* What is needed *
Only certain lines below are wanted: those starting at the line containing "Талдыкоргане." and ending at the line containing "Читайте также", both included, each retyped exactly.

Stored dataset items
>>

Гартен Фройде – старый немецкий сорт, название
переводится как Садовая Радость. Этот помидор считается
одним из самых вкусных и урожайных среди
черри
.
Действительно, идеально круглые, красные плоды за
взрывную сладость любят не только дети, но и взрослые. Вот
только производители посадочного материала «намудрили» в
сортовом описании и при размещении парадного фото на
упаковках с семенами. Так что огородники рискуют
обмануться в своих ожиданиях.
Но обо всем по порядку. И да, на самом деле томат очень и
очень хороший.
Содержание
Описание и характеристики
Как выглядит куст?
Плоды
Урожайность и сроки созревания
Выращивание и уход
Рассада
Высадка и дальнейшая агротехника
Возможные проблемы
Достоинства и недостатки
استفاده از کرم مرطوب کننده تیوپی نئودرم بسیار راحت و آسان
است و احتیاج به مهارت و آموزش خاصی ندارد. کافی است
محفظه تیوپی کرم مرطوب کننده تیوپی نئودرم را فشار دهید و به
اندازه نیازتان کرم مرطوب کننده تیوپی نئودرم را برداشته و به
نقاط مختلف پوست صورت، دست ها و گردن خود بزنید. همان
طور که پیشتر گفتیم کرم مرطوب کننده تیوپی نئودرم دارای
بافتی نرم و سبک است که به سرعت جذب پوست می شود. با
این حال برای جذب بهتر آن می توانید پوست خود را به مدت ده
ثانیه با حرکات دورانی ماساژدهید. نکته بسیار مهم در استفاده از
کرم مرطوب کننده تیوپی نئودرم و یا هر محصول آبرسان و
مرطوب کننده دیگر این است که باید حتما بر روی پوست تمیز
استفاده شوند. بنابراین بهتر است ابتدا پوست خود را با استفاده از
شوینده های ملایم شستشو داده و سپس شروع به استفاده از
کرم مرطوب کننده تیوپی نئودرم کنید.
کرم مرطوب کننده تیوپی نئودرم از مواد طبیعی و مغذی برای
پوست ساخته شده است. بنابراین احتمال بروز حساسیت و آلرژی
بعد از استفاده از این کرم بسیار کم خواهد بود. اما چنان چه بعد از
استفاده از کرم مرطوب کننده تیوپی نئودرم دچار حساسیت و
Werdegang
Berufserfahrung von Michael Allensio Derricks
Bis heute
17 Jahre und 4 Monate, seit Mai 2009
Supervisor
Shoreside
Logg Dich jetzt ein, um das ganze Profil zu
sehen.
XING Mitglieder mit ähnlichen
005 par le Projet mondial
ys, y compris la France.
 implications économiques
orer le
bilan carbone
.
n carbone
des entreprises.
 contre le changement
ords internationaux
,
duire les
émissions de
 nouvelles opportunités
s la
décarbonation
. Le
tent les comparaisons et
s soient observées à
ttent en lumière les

<<
>>

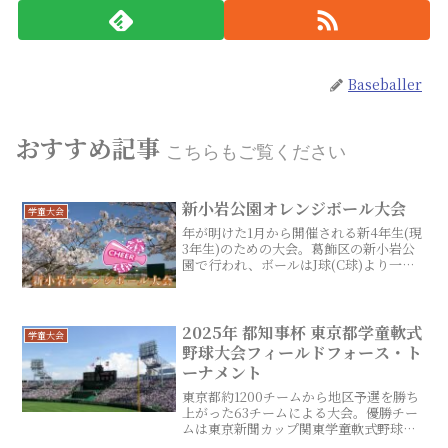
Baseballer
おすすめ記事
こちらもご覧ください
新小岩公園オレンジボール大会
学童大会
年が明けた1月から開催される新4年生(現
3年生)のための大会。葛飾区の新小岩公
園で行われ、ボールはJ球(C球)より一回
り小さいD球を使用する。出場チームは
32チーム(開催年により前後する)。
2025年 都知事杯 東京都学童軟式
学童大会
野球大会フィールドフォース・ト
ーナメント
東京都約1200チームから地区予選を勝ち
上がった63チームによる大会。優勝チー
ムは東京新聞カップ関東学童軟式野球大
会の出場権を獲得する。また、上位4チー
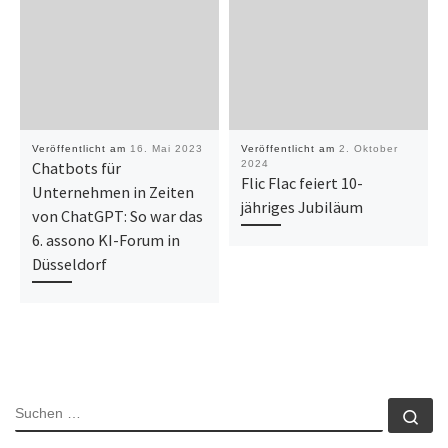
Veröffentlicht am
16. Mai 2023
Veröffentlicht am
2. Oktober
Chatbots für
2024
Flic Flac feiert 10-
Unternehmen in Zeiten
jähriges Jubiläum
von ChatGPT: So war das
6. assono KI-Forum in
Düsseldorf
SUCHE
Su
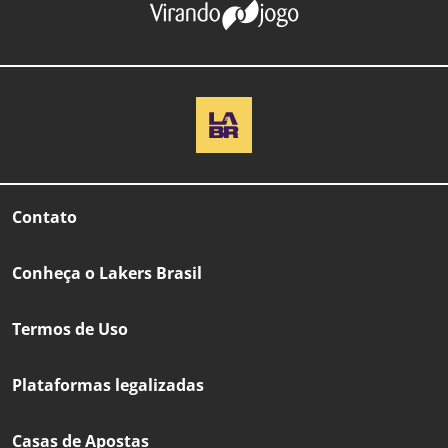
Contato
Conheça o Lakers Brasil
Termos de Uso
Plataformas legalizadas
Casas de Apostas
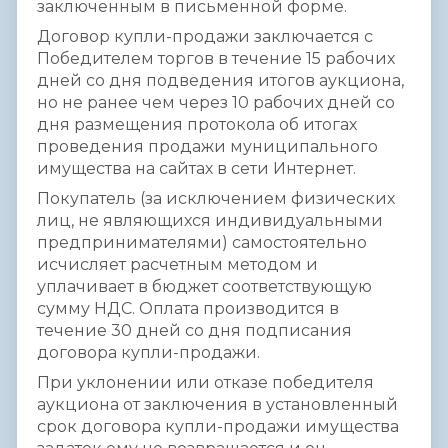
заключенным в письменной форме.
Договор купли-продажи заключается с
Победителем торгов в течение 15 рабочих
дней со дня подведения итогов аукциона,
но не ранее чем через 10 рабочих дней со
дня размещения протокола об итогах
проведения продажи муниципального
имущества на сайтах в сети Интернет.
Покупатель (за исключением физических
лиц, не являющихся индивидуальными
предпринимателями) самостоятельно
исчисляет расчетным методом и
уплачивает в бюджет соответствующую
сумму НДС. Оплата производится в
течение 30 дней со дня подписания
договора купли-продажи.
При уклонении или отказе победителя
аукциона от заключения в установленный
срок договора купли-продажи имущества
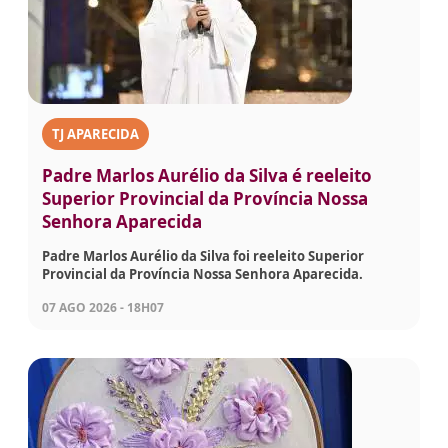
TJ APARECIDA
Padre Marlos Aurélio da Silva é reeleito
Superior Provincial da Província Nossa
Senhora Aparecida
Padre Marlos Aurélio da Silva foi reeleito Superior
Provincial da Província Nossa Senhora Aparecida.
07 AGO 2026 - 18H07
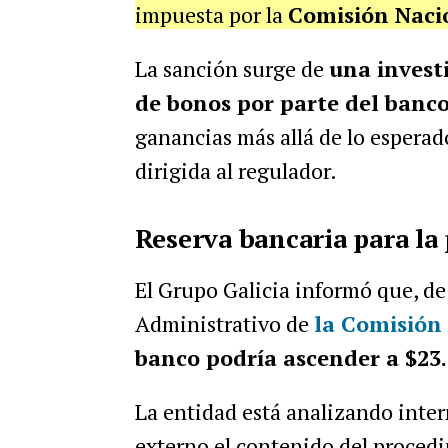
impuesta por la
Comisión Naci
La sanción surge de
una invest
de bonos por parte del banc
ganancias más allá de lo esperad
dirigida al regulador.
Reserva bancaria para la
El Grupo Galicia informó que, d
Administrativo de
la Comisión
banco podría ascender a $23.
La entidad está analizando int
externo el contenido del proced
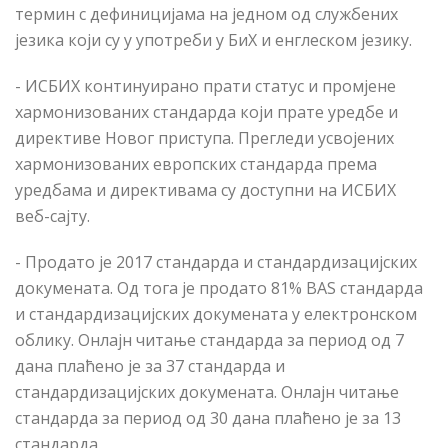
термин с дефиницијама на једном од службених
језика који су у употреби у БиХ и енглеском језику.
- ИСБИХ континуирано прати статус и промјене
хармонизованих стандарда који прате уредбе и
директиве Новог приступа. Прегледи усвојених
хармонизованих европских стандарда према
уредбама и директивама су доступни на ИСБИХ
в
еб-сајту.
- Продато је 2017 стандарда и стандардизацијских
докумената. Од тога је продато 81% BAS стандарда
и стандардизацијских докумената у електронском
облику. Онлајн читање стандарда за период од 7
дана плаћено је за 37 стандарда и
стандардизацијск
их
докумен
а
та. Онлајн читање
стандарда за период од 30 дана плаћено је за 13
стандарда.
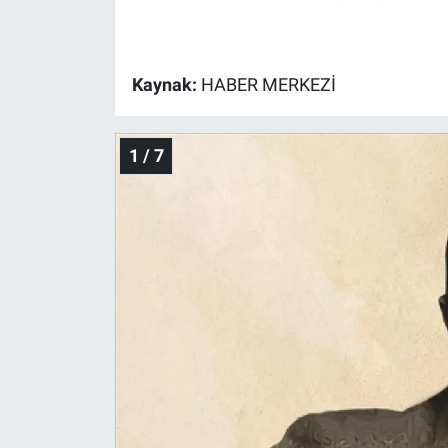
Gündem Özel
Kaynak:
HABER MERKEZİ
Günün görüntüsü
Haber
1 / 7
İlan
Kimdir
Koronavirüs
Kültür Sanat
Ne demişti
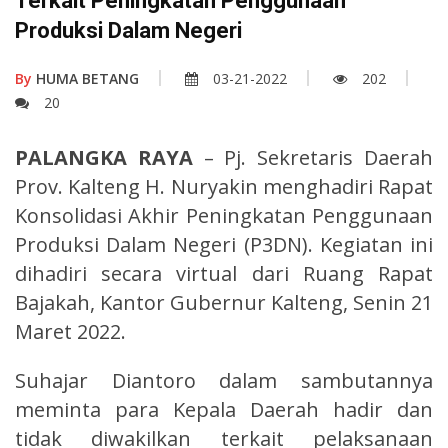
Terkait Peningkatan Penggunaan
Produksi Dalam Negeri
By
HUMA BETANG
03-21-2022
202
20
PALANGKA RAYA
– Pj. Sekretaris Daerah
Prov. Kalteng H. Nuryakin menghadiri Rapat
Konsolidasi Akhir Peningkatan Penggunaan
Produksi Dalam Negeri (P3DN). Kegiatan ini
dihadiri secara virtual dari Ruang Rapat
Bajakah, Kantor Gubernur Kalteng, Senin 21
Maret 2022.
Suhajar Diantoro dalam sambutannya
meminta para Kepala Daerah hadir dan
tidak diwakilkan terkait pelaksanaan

<<
>>

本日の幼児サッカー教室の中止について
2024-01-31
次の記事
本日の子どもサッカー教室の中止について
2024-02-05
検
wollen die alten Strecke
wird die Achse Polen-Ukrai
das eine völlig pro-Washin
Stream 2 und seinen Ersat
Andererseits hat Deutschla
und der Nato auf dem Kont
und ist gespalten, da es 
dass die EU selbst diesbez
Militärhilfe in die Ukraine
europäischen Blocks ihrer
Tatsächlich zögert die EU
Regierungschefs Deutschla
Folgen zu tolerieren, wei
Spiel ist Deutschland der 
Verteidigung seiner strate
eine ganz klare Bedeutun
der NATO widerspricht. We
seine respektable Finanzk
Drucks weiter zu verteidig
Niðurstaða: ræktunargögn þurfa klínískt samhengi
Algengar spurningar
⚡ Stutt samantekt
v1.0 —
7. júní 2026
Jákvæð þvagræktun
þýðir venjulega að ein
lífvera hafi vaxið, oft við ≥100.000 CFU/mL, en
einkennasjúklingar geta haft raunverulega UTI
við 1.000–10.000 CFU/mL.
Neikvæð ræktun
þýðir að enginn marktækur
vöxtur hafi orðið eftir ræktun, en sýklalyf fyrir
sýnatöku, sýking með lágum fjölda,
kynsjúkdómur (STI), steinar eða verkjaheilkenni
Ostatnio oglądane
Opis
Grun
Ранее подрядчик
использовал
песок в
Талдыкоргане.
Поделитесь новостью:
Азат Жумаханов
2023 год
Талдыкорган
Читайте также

<<

* The completed task *
Талдыкоргане.
Поделитесь новостью:
Азат Жумаханов
2023 год
Талдыкорган
Читайте также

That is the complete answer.